* Task objective
Collect every line in the records below that contains the word "Cookies".

* Document layout detection data
--*--

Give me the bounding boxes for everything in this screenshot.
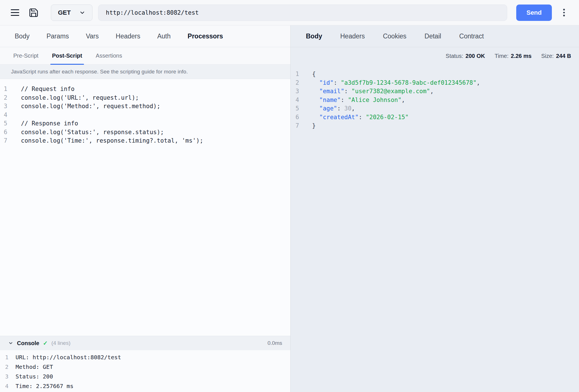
line-content: // Request info <box>7 85 75 93</box>
request-panel: Body Params Vars Headers Auth Processors… <box>0 25 291 392</box>
send-button[interactable]: Send <box>516 5 552 21</box>
code-line: 3 "email": "user7382@example.com", <box>291 87 579 96</box>
kebab-icon <box>563 9 565 16</box>
code-line: 3console.log('Method:', request.method); <box>0 102 290 111</box>
time-label: Time: <box>495 53 509 59</box>
line-number: 2 <box>0 93 7 102</box>
subtab-post-script[interactable]: Post-Script <box>52 47 82 64</box>
line-number: 1 <box>0 352 8 362</box>
code-line: 1// Request info <box>0 85 290 93</box>
line-number: 4 <box>0 381 8 391</box>
code-line: 5 "age": 30, <box>291 104 579 113</box>
line-content: "email": "user7382@example.com", <box>299 87 434 96</box>
line-content: Time: 2.257667 ms <box>8 381 74 391</box>
tab-response-detail[interactable]: Detail <box>425 32 441 40</box>
console-output: 1URL: http://localhost:8082/test2Method:… <box>0 350 290 392</box>
code-line: 5// Response info <box>0 119 290 128</box>
response-tabs: Body Headers Cookies Detail Contract <box>291 25 579 47</box>
tab-auth[interactable]: Auth <box>157 32 170 40</box>
tab-headers[interactable]: Headers <box>116 32 140 40</box>
processor-subtabs: Pre-Script Post-Script Assertions <box>0 47 290 65</box>
tab-response-contract[interactable]: Contract <box>459 32 484 40</box>
line-number: 2 <box>0 362 8 372</box>
tab-response-headers[interactable]: Headers <box>340 32 365 40</box>
subtab-assertions[interactable]: Assertions <box>96 47 122 64</box>
line-content: "age": 30, <box>299 104 355 113</box>
console-duration: 0.0ms <box>267 340 282 346</box>
script-editor[interactable]: 1// Request info2console.log('URL:', req… <box>0 79 290 336</box>
line-number: 6 <box>291 113 299 122</box>
code-line: 7} <box>291 121 579 130</box>
line-number: 5 <box>0 119 7 128</box>
url-input[interactable]: http://localhost:8082/test <box>98 5 507 21</box>
line-content: "id": "a3d5f7b9-1234-5678-9abc-def012345… <box>299 79 480 87</box>
tab-response-cookies[interactable]: Cookies <box>383 32 406 40</box>
method-dropdown[interactable]: GET <box>51 5 92 21</box>
status-label: Status: <box>446 53 463 59</box>
tab-body[interactable]: Body <box>15 32 29 40</box>
menu-button[interactable] <box>8 6 21 19</box>
code-line: 4 <box>0 111 290 119</box>
save-icon <box>29 8 39 18</box>
subtab-pre-script[interactable]: Pre-Script <box>13 47 38 64</box>
console-panel: Console ✓ (4 lines) 0.0ms 1URL: http://l… <box>0 336 290 392</box>
line-content: { <box>299 70 316 79</box>
code-line: 6console.log('Status:', response.status)… <box>0 128 290 137</box>
code-line: 7console.log('Time:', response.timing?.t… <box>0 136 290 145</box>
line-content <box>7 111 21 119</box>
line-number: 3 <box>0 372 8 381</box>
line-content: console.log('Status:', response.status); <box>7 128 164 137</box>
api-client-app: GET http://localhost:8082/test Send Body… <box>0 0 579 392</box>
code-line: 6 "createdAt": "2026-02-15" <box>291 113 579 122</box>
chevron-down-icon <box>8 341 13 346</box>
line-content: Status: 200 <box>8 372 53 381</box>
line-content: console.log('Time:', response.timing?.to… <box>7 136 203 145</box>
check-icon: ✓ <box>43 340 48 347</box>
line-content: // Response info <box>7 119 78 128</box>
time-value: 2.26 ms <box>511 53 532 59</box>
url-value: http://localhost:8082/test <box>106 9 199 16</box>
response-meta: Status: 200 OK Time: 2.26 ms Size: 244 B <box>291 47 579 65</box>
size-badge: Size: 244 B <box>541 53 571 59</box>
tab-processors[interactable]: Processors <box>188 32 223 40</box>
tab-params[interactable]: Params <box>46 32 69 40</box>
line-content: console.log('URL:', request.url); <box>7 93 139 102</box>
response-body-viewer[interactable]: 1{2 "id": "a3d5f7b9-1234-5678-9abc-def01… <box>291 65 579 392</box>
line-number: 2 <box>291 79 299 87</box>
line-number: 1 <box>0 85 7 93</box>
line-content: } <box>299 121 316 130</box>
line-number: 4 <box>0 111 7 119</box>
request-tabs: Body Params Vars Headers Auth Processors <box>0 25 290 47</box>
hamburger-icon <box>11 9 19 16</box>
code-line: 2 "id": "a3d5f7b9-1234-5678-9abc-def0123… <box>291 79 579 87</box>
line-number: 7 <box>0 136 7 145</box>
method-label: GET <box>58 9 71 16</box>
topbar: GET http://localhost:8082/test Send <box>0 0 579 25</box>
size-value: 244 B <box>556 53 571 59</box>
code-line: 4 "name": "Alice Johnson", <box>291 96 579 104</box>
console-title: Console <box>17 340 39 347</box>
line-number: 3 <box>291 87 299 96</box>
code-line: 1URL: http://localhost:8082/test <box>0 352 290 362</box>
main-split: Body Params Vars Headers Auth Processors… <box>0 25 579 392</box>
code-line: 2Method: GET <box>0 362 290 372</box>
console-header[interactable]: Console ✓ (4 lines) 0.0ms <box>0 336 290 350</box>
banner-text: JavaScript runs after each response. See… <box>11 69 188 75</box>
line-number: 5 <box>291 104 299 113</box>
chevron-down-icon <box>79 10 85 16</box>
more-options-button[interactable] <box>558 6 571 19</box>
tab-response-body[interactable]: Body <box>306 32 322 40</box>
line-number: 7 <box>291 121 299 130</box>
save-button[interactable] <box>27 6 40 19</box>
line-number: 6 <box>0 128 7 137</box>
line-number: 4 <box>291 96 299 104</box>
time-badge: Time: 2.26 ms <box>495 53 532 59</box>
tab-vars[interactable]: Vars <box>86 32 99 40</box>
status-value: 200 OK <box>466 53 485 59</box>
code-line: 2console.log('URL:', request.url); <box>0 93 290 102</box>
line-content: "createdAt": "2026-02-15" <box>299 113 409 122</box>
code-line: 3Status: 200 <box>0 372 290 381</box>
script-info-banner: JavaScript runs after each response. See… <box>0 65 290 79</box>
console-line-count: (4 lines) <box>51 340 71 346</box>
response-panel: Body Headers Cookies Detail Contract Sta… <box>291 25 579 392</box>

--*--

* Response to the exercise
response-tabs: Body Headers Cookies Detail Contract <box>291 25 579 47</box>
tab-response-cookies[interactable]: Cookies <box>383 32 406 40</box>
response-panel: Body Headers Cookies Detail Contract Sta… <box>291 25 579 392</box>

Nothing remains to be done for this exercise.